The Editor's Photo Phenology of Jackson

Mountains are rich in views; it’s why we are drawn to them

Once I lived on the edge of the National Elk Refuge in Jackson, Wyoming, with an unobstructed view of the land from my front window. My daughter’s Teton Science Schools class had undertaken a phenology project, carefully recording the cyclical signs of change in nature over time. This inspired me to embark on my own phenology project, photographing my remarkable view daily at the same time from the same location. At 3 p.m. each day I stood at the window, pointed my camera at the butte and clicked the shutter—an effort that sometimes involved the complex choreography of enlisting help if I was out of town or at a meeting.

Over time, the photos captured the changing light on the green summer hills, the gradual gilding of scrub brush in fall, subtle variations in the white endless landscape of winter, and dark earth emerging as the snow melted with the arrival of spring. Once in a while a bison or elk would wander into view.

When I put the images on a digital picture frame rotation, I could actually watch the seasons come and go, an odd sensation like putting life on fast forward. I realized that the view out my window that on one hand felt timeless, unchangeable and permanent, was literally changing right before my eyes.

Mountains are rich in views; it’s why we are drawn to them. Distant snowy peaks, a lake at sunset, a valley floor, a peaceful stream or raging riverour eyes hunger for their beauty, and watching the landscape as it changes is a pastime in its own right.

When I started my career in magazines years ago, I worked as an editor, then later as a publisher for Wiesner Publishing.
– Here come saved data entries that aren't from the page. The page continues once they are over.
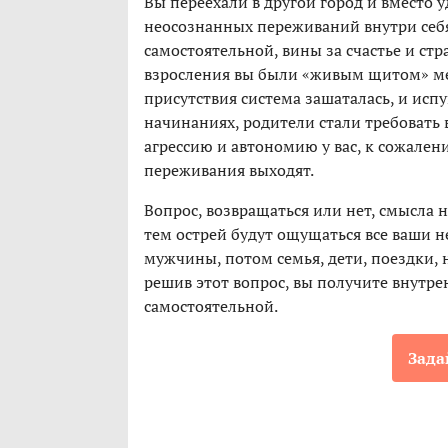
Вы переехали в другой город и вместо 
неосознанных переживаний внутри себя
самостоятельной, вины за счастье и стр
взросления вы были «живым щитом» меж
присутствия система зашаталась, и испу
начинаниях, родители стали требовать 
агрессию и автономию у вас, к сожалени
переживания выходят.
Вопрос, возвращаться или нет, смысла н
тем острей будут ощущаться все ваши н
мужчины, потом семья, дети, поездки, 
решив этот вопрос, вы получите внутре
самостоятельной.
Зада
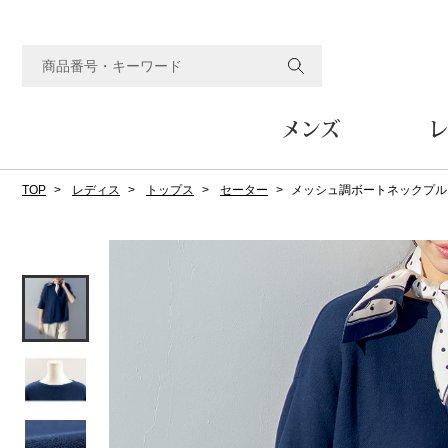
メンズ
レ
TOP
レディス
トップス
セーター
メッシュ調ボートネックプル
すべてのメンズアイテム
すべてのレディスアイテム
すべてのホーム&ホビーアイテム
すべてのビューティアイテム
すべてのグルメアイテム
アウター
アウター
家具
フェイスケア
食品
ルーム･アンダーウ
ボトムス
キッチン･テーブル
メイクアップ
頒布会
ジャケット
ジャケット
テーブル／椅子･座椅子
ルームウェア／パジャマ
スカート
テーブルウェア
コート
コート
収納家具
アンダーウェア
パンツ／スラックス
調理器具
ボディケア
ワイン／ビール／酒
フレグランス
ブルゾン
ブルゾン
その他
その他
ワイド･ガウチョパンツ
キッチン雑貨
その他
その他
レギンス／スパッツ
その他
ショート･クロップドパン
ファブリック
バッグ
ヘアケア
その他
その他
その他
トップス
トップス
家電
クッション／座布団
トートバッグ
I left to start a family and a company, and now, as the new editor of Mountain Living, I’ve returned full circle to my magazine roots. It feels like coming home. 

Much like that transforming scene out my Jackson window, time is marching on in publishing, too—adding multimedia channels such as digital publishing and social media as exciting avenues for connecting more closely with readers. But what has remained the same at Mountain Living is our collective love for the mountains, and providing inspiration for design, travel, arts and entertainment that we can beautifully put to use in our own lives. I’m thrilled to be back—and bring you that enduring, ever-changing view in each issue.